Provided entries |
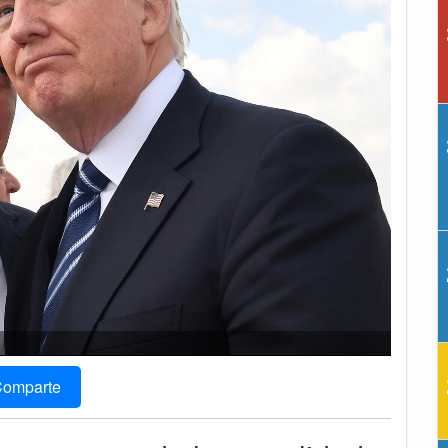
omparte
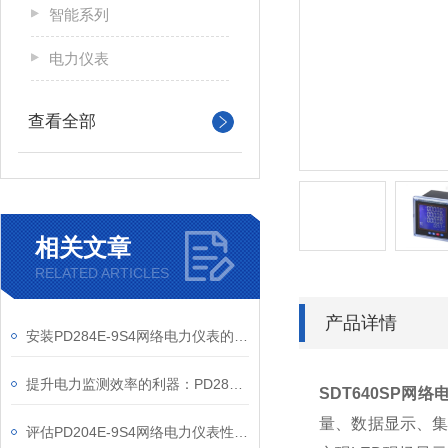
智能系列
电力仪表
查看全部
相关文章
RELATED ARTICLES
产品详情
安装PD284E-9S4网络电力仪表的关键要求
提升电力监测效率的利器：PD284E-9S4网络电力仪表的使用优势
SDT640SP网络
量、数据显示、集
评估PD204E-9S4网络电力仪表性能的关键指标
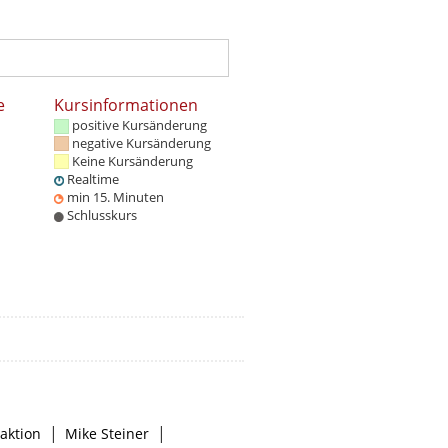
e
Kursinformationen
positive Kursänderung
negative Kursänderung
Keine Kursänderung
Realtime
min 15. Minuten
Schlusskurs
|
|
aktion
Mike Steiner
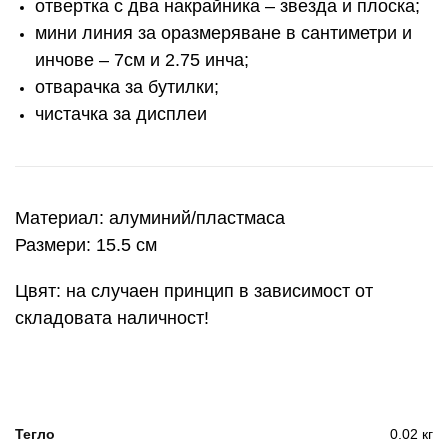
отвертка с два накрайника – звезда и плоска;
мини линия за оразмеряване в сантиметри и
инчове – 7см и 2.75 инча;
отварачка за бутилки;
чистачка за дисплеи
Материал: алуминий/пластмаса
Размери: 15.5 см
Цвят: на случаен принцип в зависимост от
складовата наличност!
Тегло
0.02 кг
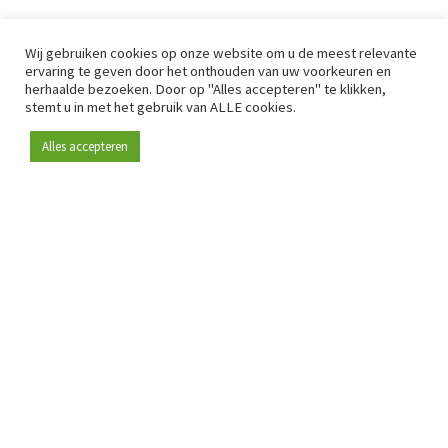
Wij gebruiken cookies op onze website om u de meest relevante
ervaring te geven door het onthouden van uw voorkeuren en
herhaalde bezoeken. Door op "Alles accepteren" te klikken,
stemt u in met het gebruik van ALLE cookies.
Alles accepteren
Sinds 2009 is RetailDetail hét toonaangevende B2B-
platform voor retail in Europa.
Als "100% trusted medium" en sterke retailcommunity biedt
RetailDetail professionals dagelijks betrouwbaar nieuws,
scherpe inzichten en relevante analyses uit de sector.
Daarnaast brengt RetailDetail de markt samen via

Required action | When a line of the records has the word "Kursänderung", pick it out and copy it.

Task output |
positive Kursänderung
negative Kursänderung
Keine Kursänderung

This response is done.